From Iceland — Mutilation, Right?

Mutilation, Right?

Published February 26, 2015

Mutilation Rites, Sinmara, Ophidian I @ Húrra

Mutilation, Right?
Photo by
Bogi Bjarnason

Mutilation Rites, Sinmara, Ophidian I @ Húrra

Ophidian I kick shit off with a frenzy of dizzying riffing and blasting brutality. Their music treads intricate paths of stunning technicality and succinct songwriting wrapped up in the blast furnace bellows of vocalist Ingó, who commands the stage like a flaxen-haired Franco.

Their mix is low, so as to keep each note clear in the ear of the teach death connoisseur – conveying skill over brute force. They could do with upping their antics a bit onstage in order to stand out in the death metal crowd to those drawn more by animated performances (rather than fixing their eyes on blurred fretboard gymnastics). Their vocalist does, however, deliver in spades in the antics department.

Mutilation, Right?- Bogi Bjarnason_1

Sinmara take stage with rancid renditions of the soundtrack to monotony, donning suits of heckle-magnet material. The grinding hymns to grimness that caress with violence on plastic bore with a vengeance on stage. With the splintering sub-genrefication of the black metal template and a “mainstream” following currently being attracted, loathe is them who package their fine product in the cloth of the dated and laughable.  Their stage presence is like manifest muzak and the eye quickly wanders to the art adorning the venue’s walls.

Mutilation Rites, however, break the black metal mould, and perform with the conviction afforded mainly to professional touring bands. Tyler the Fill Creator leads the charge with pounding relentlessness as he bangs the skins as if they were speed bags, and peppers the pugnacious pounding with fills as urgent as Greek debt relief.
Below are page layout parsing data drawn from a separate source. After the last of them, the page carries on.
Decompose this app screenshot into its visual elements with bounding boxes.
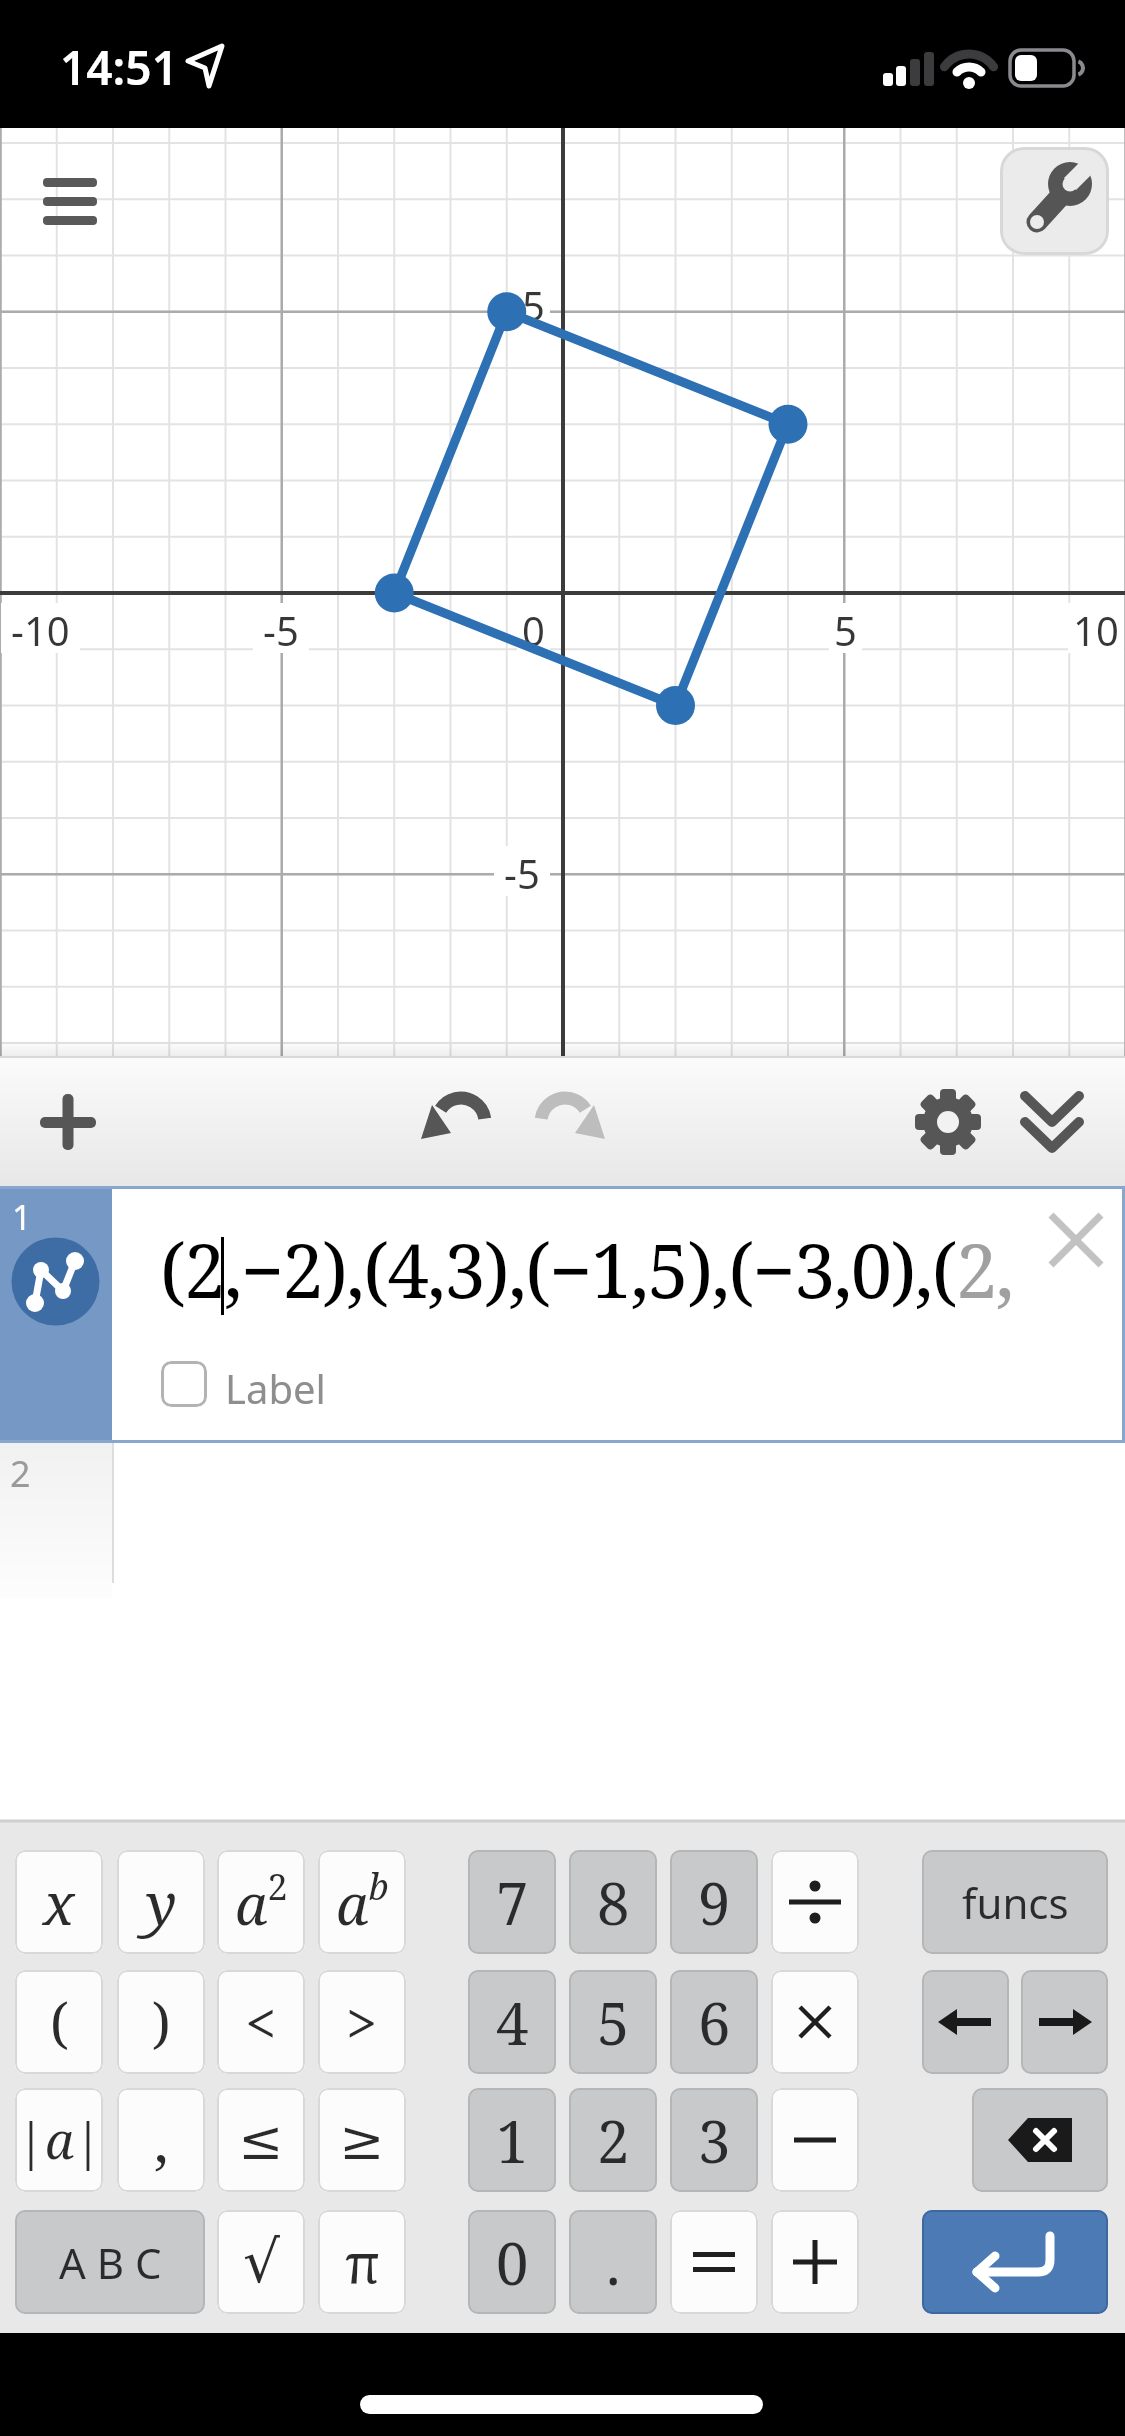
- staticText: 0: [522, 603, 545, 653]
- staticText: 3: [698, 2101, 731, 2180]
- button[interactable]: [1000, 147, 1109, 255]
- staticText: 8: [597, 1863, 630, 1942]
- staticText: A B C: [59, 2234, 162, 2291]
- button[interactable]: [771, 1850, 859, 1954]
- staticText: 14:51: [60, 36, 178, 96]
- button[interactable]: 4: [468, 1970, 556, 2074]
- button[interactable]: 9: [670, 1850, 758, 1954]
- staticText: π: [345, 2225, 380, 2299]
- staticText: 7: [496, 1863, 529, 1942]
- button[interactable]: ≥: [318, 2088, 406, 2192]
- staticText: 2: [10, 1449, 31, 1493]
- button[interactable]: [771, 1970, 859, 2074]
- staticText: 1: [12, 1194, 32, 1234]
- button[interactable]: 8: [569, 1850, 657, 1954]
- staticText: .: [606, 2223, 621, 2302]
- button[interactable]: ,: [117, 2088, 205, 2192]
- button[interactable]: [0, 1443, 112, 1598]
- button[interactable]: [20, 155, 120, 245]
- button[interactable]: [670, 2210, 758, 2314]
- button[interactable]: π: [318, 2210, 406, 2314]
- button[interactable]: [18, 1072, 118, 1172]
- staticText: ≥: [339, 2109, 385, 2172]
- staticText: (: [50, 1985, 69, 2059]
- staticText: ,: [154, 2101, 169, 2180]
- button[interactable]: |a|: [15, 2088, 103, 2192]
- button[interactable]: 6: [670, 1970, 758, 2074]
- button[interactable]: a2: [217, 1850, 305, 1954]
- button[interactable]: x: [15, 1850, 103, 1954]
- staticText: funcs: [962, 1874, 1069, 1931]
- button[interactable]: 3: [670, 2088, 758, 2192]
- staticText: ): [152, 1985, 171, 2059]
- button[interactable]: .: [569, 2210, 657, 2314]
- button[interactable]: 7: [468, 1850, 556, 1954]
- staticText: <: [245, 1984, 277, 2060]
- button[interactable]: [1021, 1970, 1108, 2074]
- staticText: y: [146, 1863, 177, 1942]
- button[interactable]: funcs: [922, 1850, 1108, 1954]
- staticText: 4: [496, 1983, 529, 2062]
- staticText: |a|: [17, 2106, 102, 2174]
- staticText: x: [43, 1863, 75, 1942]
- button[interactable]: 2: [569, 2088, 657, 2192]
- button[interactable]: 1: [468, 2088, 556, 2192]
- button[interactable]: [0, 1189, 112, 1440]
- button[interactable]: ): [117, 1970, 205, 2074]
- staticText: 5: [834, 603, 857, 653]
- button[interactable]: (: [15, 1970, 103, 2074]
- staticText: >: [346, 1984, 378, 2060]
- button[interactable]: >: [318, 1970, 406, 2074]
- button[interactable]: ≤: [217, 2088, 305, 2192]
- staticText: ≤: [238, 2109, 284, 2172]
- button[interactable]: [405, 1070, 505, 1170]
- button[interactable]: 5: [569, 1970, 657, 2074]
- staticText: 6: [698, 1983, 731, 2062]
- button[interactable]: ab: [318, 1850, 406, 1954]
- button[interactable]: [1030, 1196, 1120, 1286]
- staticText: 5: [597, 1983, 630, 2062]
- button[interactable]: [161, 1361, 207, 1407]
- button[interactable]: [771, 2088, 859, 2192]
- button[interactable]: y: [117, 1850, 205, 1954]
- staticText: -5: [504, 846, 540, 896]
- staticText: a2: [235, 1862, 288, 1942]
- staticText: Label: [225, 1361, 326, 1407]
- button[interactable]: [972, 2088, 1108, 2192]
- staticText: 1: [496, 2101, 529, 2180]
- staticText: 10: [1073, 603, 1119, 653]
- staticText: ab: [336, 1862, 389, 1942]
- button[interactable]: [922, 2210, 1108, 2314]
- staticText: 2: [597, 2101, 630, 2180]
- staticText: 0: [496, 2223, 529, 2302]
- staticText: 5: [522, 278, 545, 328]
- staticText: (2,−2),(4,3),(−1,5),(−3,0),(2,: [160, 1219, 1013, 1320]
- staticText: -5: [263, 603, 299, 653]
- staticText: -10: [11, 603, 70, 653]
- staticText: √: [243, 2228, 280, 2296]
- button[interactable]: [515, 1070, 615, 1170]
- button[interactable]: [771, 2210, 859, 2314]
- button[interactable]: <: [217, 1970, 305, 2074]
- button[interactable]: √: [217, 2210, 305, 2314]
- button[interactable]: 0: [468, 2210, 556, 2314]
- button[interactable]: A B C: [15, 2210, 205, 2314]
- button[interactable]: [898, 1070, 998, 1170]
- button[interactable]: [1002, 1070, 1102, 1170]
- button[interactable]: [922, 1970, 1009, 2074]
- staticText: 9: [698, 1863, 731, 1942]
Mutilation, Right?- Bogi Bjarnason_2

Michael “Shoehorn” Dimmit croaks like a demented old hag in the midst of her axe swinging death throes while Ryan “Blackened Tom” Jones sways back and forth like a pair of windshield vipers between growling spasms of vocal chord mutilation. Meanwhile George strums his sooty crust chords curiously as he cements the Rites aura of barely contained chaos.

The force is to be reckoned with, and it blasts its merry way with beats of deep seated determination and chord progressions as ravishing as they are rife with gloom and every song stops without a hint of foreshadowing on an unforeseen cymbal catch.